Changeling
Clint Eastwood
par Philippe Gajan
Changeling est en apparence un drame social à la sauce hollywoodienne, un fait-divers promu au rang de leçon de société. En apparence seulement, comme si souvent chez Eastwood.
Changeling n’a pas forcément été très bien reçu, ni lors de sa présentation officielle à Cannes, ni lors de ses sorties en salles subséquentes. C’est qu’il y avait un malaise (entendre une perte de repères). Tout d’abord, un film de Clint sans Clint, ce n’est pas tout à fait un film de Clint (rappelons-nous la fraîcheur de l’accueil du pourtant excellent Midnight in the Garden of Good and Evil). Il y eut bien l’exception de son projet atypique sur Iwo Jima, ou encore Mystic River (son précédent film en compétition à Cannes), mais dans ce dernier cas ils s’étaient mis à trois pour le remplacer : Sean Penn, Tim Robbins et Kevin Bacon. Alors que pour Changeling, c’est sur les épaules de la «frèle» Angelina Jolie que reposait le fardeau. Angelina Jolie… On avait du mal à imaginer la star hollywoodienne à l’image rebelle dans un classique eastwoodien. Bref, sur le papier, le projet intriguait pour ne pas dire qu’il rendait dubitatif. Angelina Jolie en mère courage affrontant la corruption endémique de la cité des anges des années 20 qui lui a pris son fils pour lui rendre un autre, décidément il fallait être sacrément gonflé pour y croire. Certains eurent d’ailleurs tôt fait de dire que ce n’était pas vraiment un film d’Eastwood…

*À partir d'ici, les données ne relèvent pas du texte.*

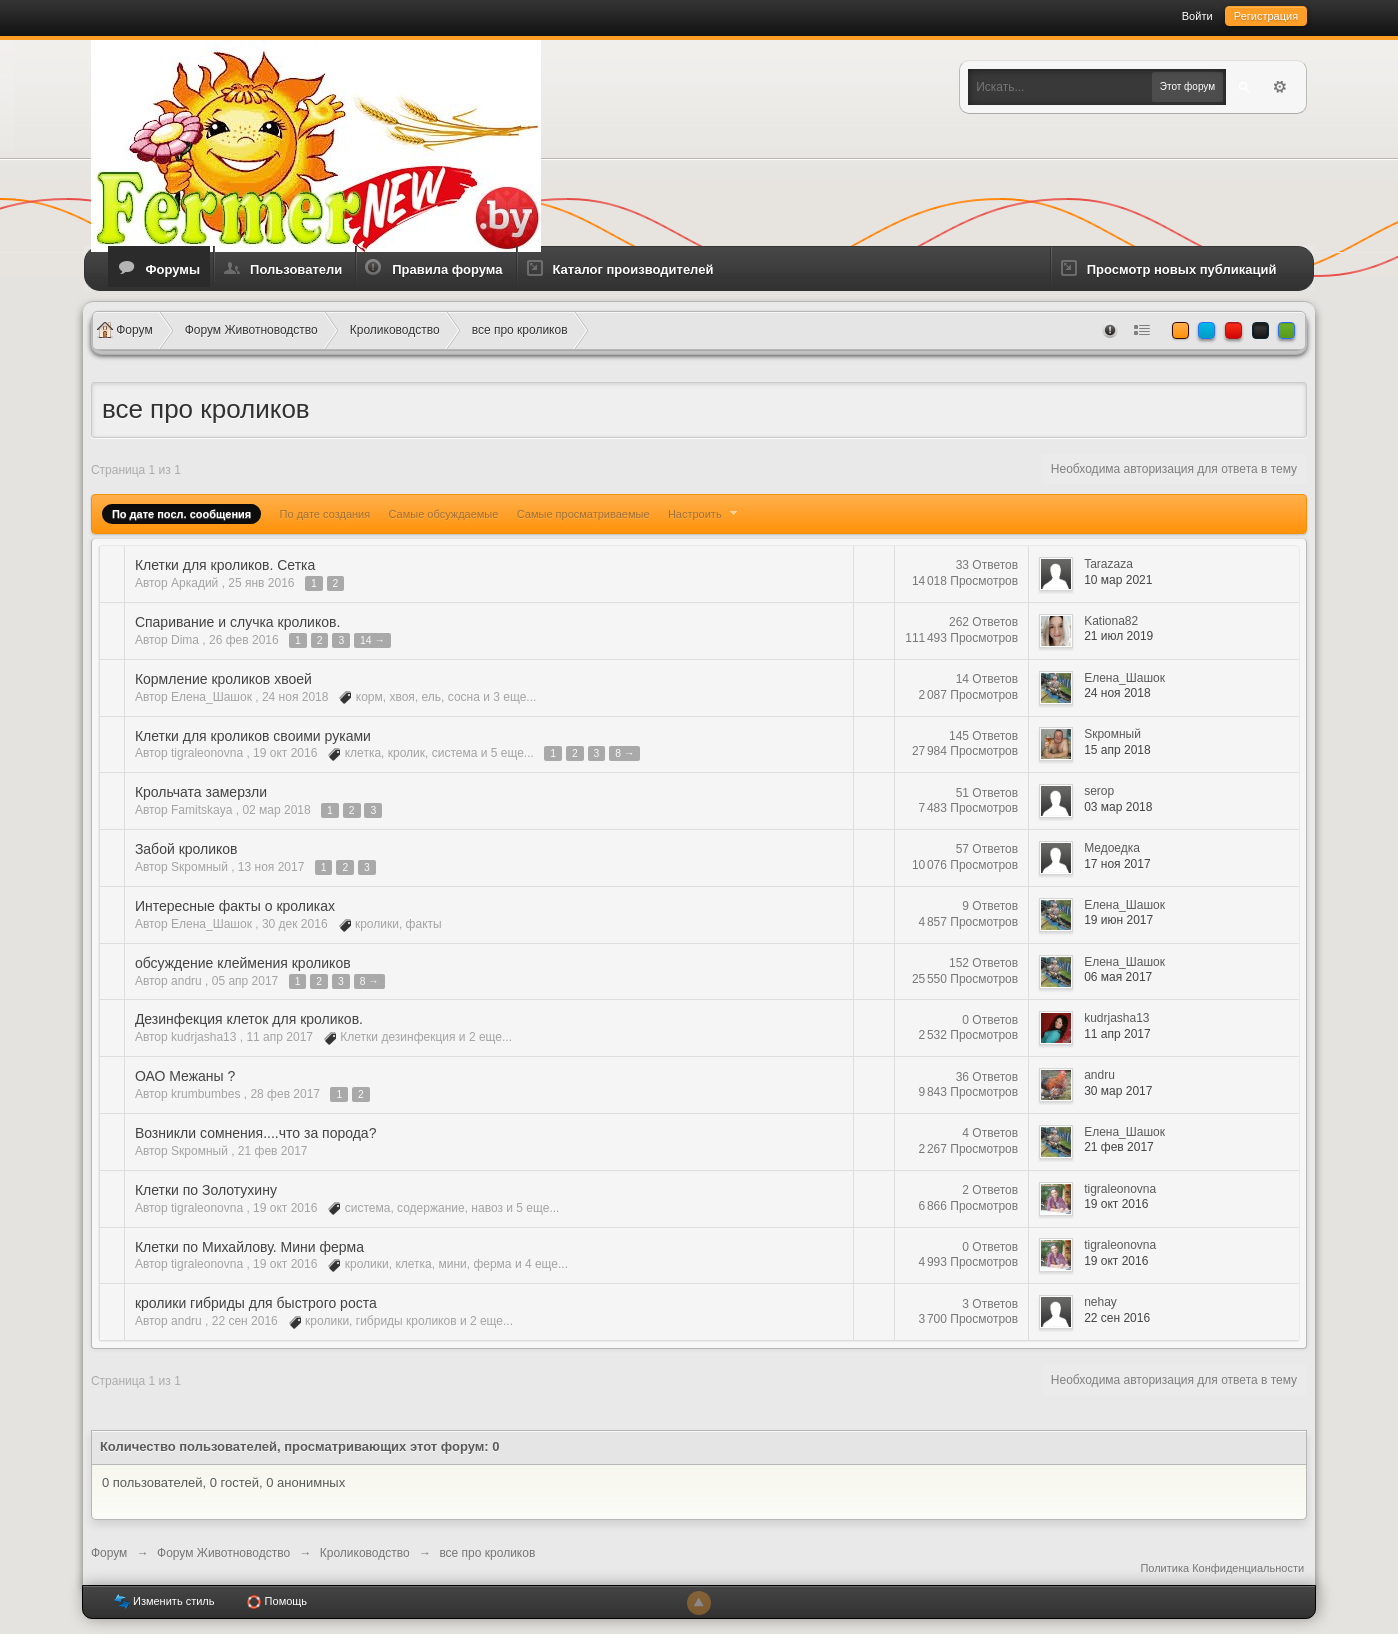  What do you see at coordinates (1222, 1568) in the screenshot?
I see `Политика Конфиденциальности` at bounding box center [1222, 1568].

Pourtant, à bien y regarder, le véritable malaise se situait ailleurs, plus exactement dans l’exercice de reconstitution du Los Angeles des années 20. Car à l’écran, Eastwood semble filmer la reconstitution, en faire l’un des enjeux mêmes du film : une esthétique un peu trop lisse, des voitures un peu trop bien garées dans des rues curieusement désertées, un scénario qui «grince» un peu, jusqu’à la beauté de l’actrice qui ne «cadre» pas tout à fait. De fait, Changeling n’est pas tant un grand film hollywoodien sur la corruption, la reconstitution d’un fait divers édifiant dont l’usine à rêves a le secret, qu’un exercice de reconstitution, qu’un film musée dont le premier désir serait de montrer ses collections. Et c’est en acceptant ce cadre de réflexion comme proposition de départ que le film devient alors très intéressant.
À tout prendre d’ailleurs, l’exercice est amusant, voire enrichissant. Si Eastwood, l’acteur, a certainement pris beaucoup de plaisir (gamin va !) à jouer dans Gran Torino, Eastwood le réal semble s’être régalé à aligner ses prouesses de mise en scène dans Changeling. On est maintenant habitué à la capacité du cinéaste à se lover dans les genres les plus divers pour les retravailler de l’intérieur afin de mettre à mal les mythes qui en constituent les soubassements (Ah, Unforgiven, western de tous les westerns). Pour Changeling, on a droit à un feu d’artifice, un véritable catalogue des genres hollywoodiens, du film de prétoire au film de serial killer, en passant par le film psychiatrique ou le drame social. Eastwood aligne les films dans le film, comme autant d’exercices de genres, en imperturbable métronome qu’il est.
Alors la question devient : à quoi bon ? D’abord, parce que quand c’est bien fait, c’est jouissif, c’est une véritable visite dans une sorte de parc d’amusement du cinéma et ça fait du bien, avec tous les jeux de référence croisées (tiens ça me rappelle…). Ensuite, parce que finalement, il y a bien un autre enjeu au fait de se rallier à ce défilement d’exercices de style. Et ce ralliement nous permettra de boucler la boucle au sujet du malaise initial. Si l’on veut bien se donner la peine d’accepter la proposition initiale, Angelina Jolie devient ici un Clint Eastwood au féminin. Attention, pas un Clint Eastwood travesti en femme, mais bien au féminin. C’est dire qu’à partir d’une figure mythique commune à quasiment tous les films de Eastwood, celle du justicier solitaire aux méthodes parfois peu orthodoxes, Changeling tente une véritable réponse au féminin… Et ça aussi, c’est loin d’être inintéressant car les outils de la justicière ne sont pas les mêmes que ceux du justicier.